Invasor ● 2012 ● España ● 1h 27min
★★★★

Invasor

Alberto Ammann protagoniza este drama con algunos toques de thriller que no termina de cuajar como película. La trayectoria del director catalán, Daniel Calparsoro, tomó un rumbo diferente tras Guerreros, cinta con más presupuesto que las anteriores que había rodado y que intentaba mezclar el drama bélico con el thriller. El resultado quedó muy desigual, siendo sobre todo el nivel técnico de la película, el que sobresalía por delante de un producto bastante ambicioso. Tras Guerreros, volvió al thriller, esta vez más modesto, con Ausentes, película que, a pesar de contar con dos actores de renombre como Jordi Mollá y Ariadna Gil, tampoco llegaba a las cotas de un thriller en serio, o al menos de lo que todos esperamos. Mucho despiste para una cinta bastante descafeinada.

Ahora, con Invasor y tras varios años en la televisión, Calparsoro vuelve a retomar de nuevo el drama bélico mezclado con el thriller y, como en aquella ocasión, el tiro le sale por la culata y el nivel técnico de la cinta ensombrece la historia que, por otro lado, es bastante sosa y típica.

Tomando como base la novela de Fernando Marías y cogiendo el mismo título de ésta, Invasor nos cuenta la historia de un joven superviviente militar que, tras volver herido de Iraq, descubre que tras su rescate allí, hubo algo más que no quieren que salga a la luz. Poniendo en peligro a su familia también, hará lo que sea por esclarecer los hechos.

Llama especialmente la atención el arranque de Invasor, su espectacular despliegue visual. Una vez nos hemos situado en el contexto, pasamos a una cinta algo más sobria, más íntima y con una carga mayor en cuanto a cinematografía se refiere (es decir, más película que espectáculo). Hasta aquí y al menos para un servidor, podemos estar bastante contentos con la labor de Calparsoro.

Pero cuando se trata de desarrollar el resto, la cosa no es tanto como parece. Da la sensación de que el guión, a parte de costarle arrancar, no termina de saber muy bien por qué personaje tirar.

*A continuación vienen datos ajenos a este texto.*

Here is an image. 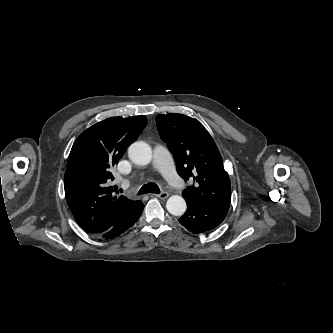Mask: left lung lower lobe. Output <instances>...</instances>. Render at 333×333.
I'll return each instance as SVG.
<instances>
[{
    "instance_id": "left-lung-lower-lobe-1",
    "label": "left lung lower lobe",
    "mask_w": 333,
    "mask_h": 333,
    "mask_svg": "<svg viewBox=\"0 0 333 333\" xmlns=\"http://www.w3.org/2000/svg\"><path fill=\"white\" fill-rule=\"evenodd\" d=\"M184 199L188 207L179 222L191 233L199 234L212 230L222 223L226 217V211L201 206L191 198Z\"/></svg>"
}]
</instances>
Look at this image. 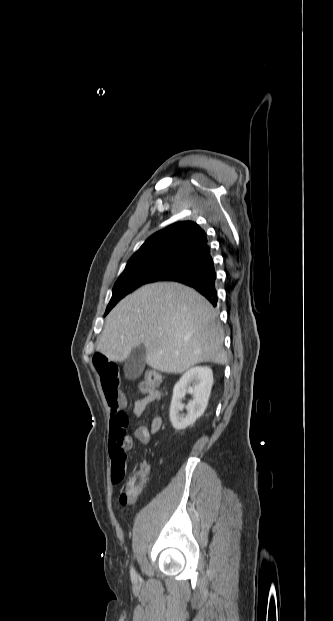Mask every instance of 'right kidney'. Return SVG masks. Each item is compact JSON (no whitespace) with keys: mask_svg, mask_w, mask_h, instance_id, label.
Segmentation results:
<instances>
[{"mask_svg":"<svg viewBox=\"0 0 333 621\" xmlns=\"http://www.w3.org/2000/svg\"><path fill=\"white\" fill-rule=\"evenodd\" d=\"M213 384V372L209 367H193L183 374L175 384L170 406V421L177 430H183L200 417L208 404ZM186 393L193 395L192 401L186 406L187 414H181L182 402Z\"/></svg>","mask_w":333,"mask_h":621,"instance_id":"obj_1","label":"right kidney"}]
</instances>
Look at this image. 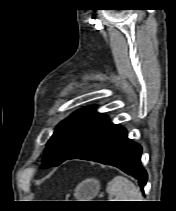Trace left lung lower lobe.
Segmentation results:
<instances>
[{"label":"left lung lower lobe","mask_w":176,"mask_h":211,"mask_svg":"<svg viewBox=\"0 0 176 211\" xmlns=\"http://www.w3.org/2000/svg\"><path fill=\"white\" fill-rule=\"evenodd\" d=\"M142 147L127 137L124 127L108 123L68 159L112 165L136 178L144 191L147 173L141 165Z\"/></svg>","instance_id":"left-lung-lower-lobe-1"}]
</instances>
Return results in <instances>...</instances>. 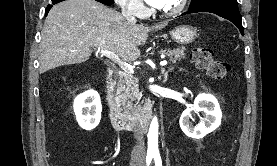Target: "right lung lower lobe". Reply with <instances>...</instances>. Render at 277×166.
<instances>
[{"instance_id": "1", "label": "right lung lower lobe", "mask_w": 277, "mask_h": 166, "mask_svg": "<svg viewBox=\"0 0 277 166\" xmlns=\"http://www.w3.org/2000/svg\"><path fill=\"white\" fill-rule=\"evenodd\" d=\"M62 1H64V0H51L52 4H57V3L62 2ZM96 1L101 2V3L105 4V5H111V4L114 3L113 0H96ZM52 6L53 5H48V7L46 9V15L49 12V10L52 8Z\"/></svg>"}]
</instances>
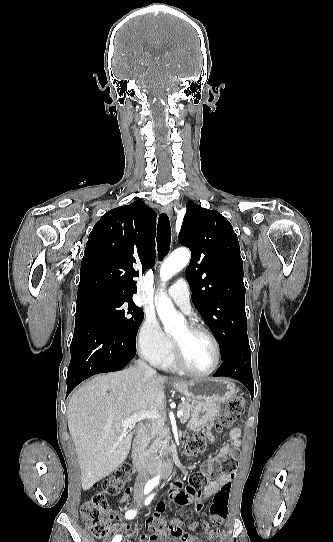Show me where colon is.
Returning a JSON list of instances; mask_svg holds the SVG:
<instances>
[{"instance_id":"5ec220e1","label":"colon","mask_w":333,"mask_h":542,"mask_svg":"<svg viewBox=\"0 0 333 542\" xmlns=\"http://www.w3.org/2000/svg\"><path fill=\"white\" fill-rule=\"evenodd\" d=\"M245 402L241 396L231 399L224 413L216 421L214 428L217 432L225 431L232 427L235 421L244 411ZM205 435L196 433L190 437L184 446V454L187 457L198 456L205 451ZM238 470V462L233 458H225L220 462V471L223 474L234 477ZM133 473V467L129 464L118 466L112 471V475L102 480V491L96 494L92 499L83 502L81 515L85 525L91 534L96 538L108 536L112 530L110 522L113 516L108 512L106 496H116L120 489L129 481ZM210 481L208 473L197 471L190 476V485L199 489ZM231 484L226 483L214 495L209 504L210 519L204 525L205 533L210 537H216L220 533L221 526L227 519L228 503L230 498ZM199 495V494H198ZM156 507L161 512L167 509L168 504L164 500L157 502ZM195 514L201 513L200 507L194 508ZM172 524L178 523L177 517L171 518ZM145 528L147 533L154 532L157 539H165L167 534H171L176 539H187L186 532L179 525H167L166 519L159 514H152L148 517Z\"/></svg>"}]
</instances>
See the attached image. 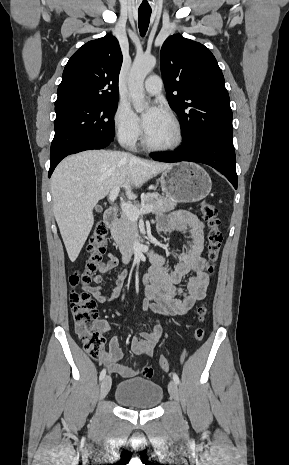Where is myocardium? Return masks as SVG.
<instances>
[{
	"mask_svg": "<svg viewBox=\"0 0 289 465\" xmlns=\"http://www.w3.org/2000/svg\"><path fill=\"white\" fill-rule=\"evenodd\" d=\"M163 113L168 117V119L173 125L174 131H175V138L169 144L157 145V144H153L149 142L146 137V133H145L143 135L142 143H143V146L150 151H156V152L173 151L179 148L184 141L183 128L177 116L169 109H164Z\"/></svg>",
	"mask_w": 289,
	"mask_h": 465,
	"instance_id": "f54148a6",
	"label": "myocardium"
}]
</instances>
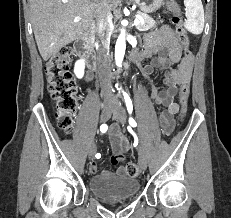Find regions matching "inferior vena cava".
I'll return each instance as SVG.
<instances>
[{
  "label": "inferior vena cava",
  "instance_id": "1",
  "mask_svg": "<svg viewBox=\"0 0 231 218\" xmlns=\"http://www.w3.org/2000/svg\"><path fill=\"white\" fill-rule=\"evenodd\" d=\"M97 67L100 85L105 97L112 95L111 91V57L109 54L110 37L112 30V14L106 1L102 0L97 9Z\"/></svg>",
  "mask_w": 231,
  "mask_h": 218
}]
</instances>
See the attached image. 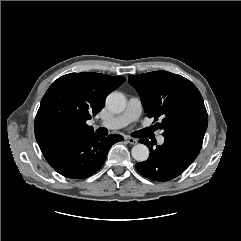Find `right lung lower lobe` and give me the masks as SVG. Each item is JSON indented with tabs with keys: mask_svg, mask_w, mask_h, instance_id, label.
<instances>
[{
	"mask_svg": "<svg viewBox=\"0 0 241 241\" xmlns=\"http://www.w3.org/2000/svg\"><path fill=\"white\" fill-rule=\"evenodd\" d=\"M122 140L120 135L101 137L90 133L59 138L41 145L40 149L55 171L68 178L82 179L98 171L109 148Z\"/></svg>",
	"mask_w": 241,
	"mask_h": 241,
	"instance_id": "98d812e1",
	"label": "right lung lower lobe"
}]
</instances>
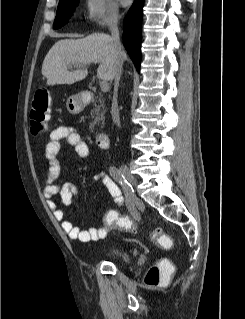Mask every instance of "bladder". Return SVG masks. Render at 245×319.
I'll return each mask as SVG.
<instances>
[{
	"label": "bladder",
	"instance_id": "1",
	"mask_svg": "<svg viewBox=\"0 0 245 319\" xmlns=\"http://www.w3.org/2000/svg\"><path fill=\"white\" fill-rule=\"evenodd\" d=\"M103 257L105 258H114L124 262L130 260L129 252L121 245H111L104 252Z\"/></svg>",
	"mask_w": 245,
	"mask_h": 319
}]
</instances>
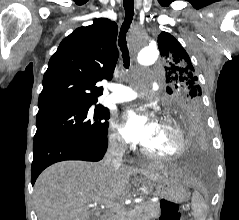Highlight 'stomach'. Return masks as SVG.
Listing matches in <instances>:
<instances>
[{"mask_svg": "<svg viewBox=\"0 0 239 220\" xmlns=\"http://www.w3.org/2000/svg\"><path fill=\"white\" fill-rule=\"evenodd\" d=\"M148 184L153 186L161 197L162 212H160L159 220H185L187 217L185 205L179 204L187 198L188 194L181 182L165 179L156 184Z\"/></svg>", "mask_w": 239, "mask_h": 220, "instance_id": "0dacf381", "label": "stomach"}]
</instances>
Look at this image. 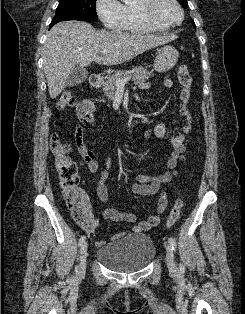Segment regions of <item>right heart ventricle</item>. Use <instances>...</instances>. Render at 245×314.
Here are the masks:
<instances>
[{"label": "right heart ventricle", "instance_id": "right-heart-ventricle-1", "mask_svg": "<svg viewBox=\"0 0 245 314\" xmlns=\"http://www.w3.org/2000/svg\"><path fill=\"white\" fill-rule=\"evenodd\" d=\"M141 0L121 4V26L119 30L131 33L163 32L168 28L157 26L142 16L139 10Z\"/></svg>", "mask_w": 245, "mask_h": 314}]
</instances>
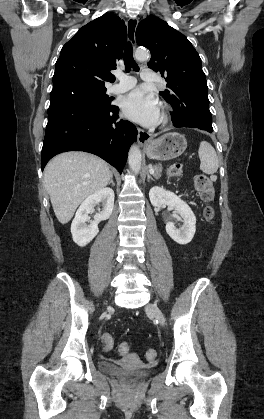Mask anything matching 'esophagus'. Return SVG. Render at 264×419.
Masks as SVG:
<instances>
[{
	"instance_id": "1",
	"label": "esophagus",
	"mask_w": 264,
	"mask_h": 419,
	"mask_svg": "<svg viewBox=\"0 0 264 419\" xmlns=\"http://www.w3.org/2000/svg\"><path fill=\"white\" fill-rule=\"evenodd\" d=\"M138 18L137 17H131L128 19L126 25H127V32H128V39L131 42V44L133 46L136 45V39H135V34H136V28L138 25ZM137 140L139 145H144L146 142L149 141L150 139V135L144 131L141 128H137Z\"/></svg>"
}]
</instances>
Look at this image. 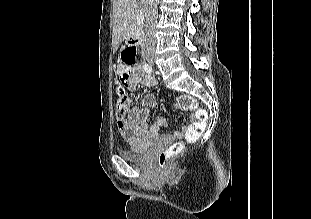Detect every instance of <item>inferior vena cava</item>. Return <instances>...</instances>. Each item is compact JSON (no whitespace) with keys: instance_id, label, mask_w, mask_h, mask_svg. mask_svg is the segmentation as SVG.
Wrapping results in <instances>:
<instances>
[{"instance_id":"obj_1","label":"inferior vena cava","mask_w":311,"mask_h":219,"mask_svg":"<svg viewBox=\"0 0 311 219\" xmlns=\"http://www.w3.org/2000/svg\"><path fill=\"white\" fill-rule=\"evenodd\" d=\"M145 15V35L142 50L153 51L155 49L154 30L157 22V7L154 0H142Z\"/></svg>"}]
</instances>
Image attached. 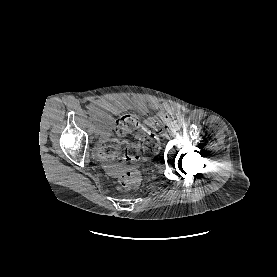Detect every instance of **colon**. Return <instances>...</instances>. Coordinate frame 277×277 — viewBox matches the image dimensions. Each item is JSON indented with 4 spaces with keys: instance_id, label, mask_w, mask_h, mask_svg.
Instances as JSON below:
<instances>
[{
    "instance_id": "colon-1",
    "label": "colon",
    "mask_w": 277,
    "mask_h": 277,
    "mask_svg": "<svg viewBox=\"0 0 277 277\" xmlns=\"http://www.w3.org/2000/svg\"><path fill=\"white\" fill-rule=\"evenodd\" d=\"M175 120V115H169L165 120H157L152 128L145 133L139 143V148L134 145L120 143L111 138L104 141L100 147V155L107 161L116 164L137 162L141 157L149 158L159 150L158 137L165 132L167 124ZM140 127V120L135 114H125L115 120L113 133L118 136L129 134ZM140 175L135 170L125 171L118 180V187L123 191H132L140 185Z\"/></svg>"
}]
</instances>
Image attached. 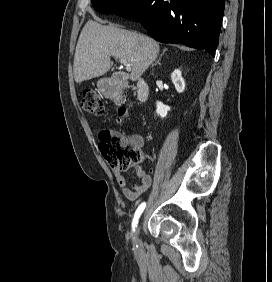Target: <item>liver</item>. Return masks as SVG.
<instances>
[{
  "label": "liver",
  "instance_id": "1",
  "mask_svg": "<svg viewBox=\"0 0 272 282\" xmlns=\"http://www.w3.org/2000/svg\"><path fill=\"white\" fill-rule=\"evenodd\" d=\"M159 54L152 38L116 26L88 21L83 27L75 51L73 73L77 83L100 77L112 66L111 56L127 61L130 79L138 80Z\"/></svg>",
  "mask_w": 272,
  "mask_h": 282
}]
</instances>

Contando con un ritmo bastante trepidante (sin llegar a cotas de excesiva acción, tampoco hay que pasarse), resulta extraño que no se haya sabido manejar bien los caballos de esta diligencia. A nivel interpretativo, la cinta también está bastante ajustada, ya no sólo por la presencia de Karra Elejalde (que parece repetir siempre el mismo personaje), sino porque incluso contando con la presencia de Alberto Ammann, Antonio de la Torre e Inma Cuesta, la cosa no termina de cuajar y apenas podemos simpatizar con los personajes.

La trama está bien hilada, todo encaja, no hay cabos sueltos. Las escenas se desarrollan con bastante soltura, pero hay ciertos aspectos que chirrían en su conjunto, y ya no sólo es el ritmo (con ese montaje muy por encima de producciones españolas), sino a la hora de dosificar la información. Parece que cuesta darnos datos, como si quisiera dejarle mucha acción al propio espectador que, se supone, está ahí sobre todo para que le cuenten algo.

Bajo la historia de Calparsoro (bueno, más bien de Marías) subyace esa especie de cine denuncia, esa especie de reivindicación. Todo tan enlatado, tan evidente, tan manido, tan artificial… la cosa no termina de concluir y es una lástima porque como bien he dicho al comienzo, sus primeros quince minutos prometen. Un auténtico despropósito de guión para una película que se coge con pinzas si queremos realmente engancharnos. Raspado trabajo interpretativo y sobre todo destaca su nivel técnico.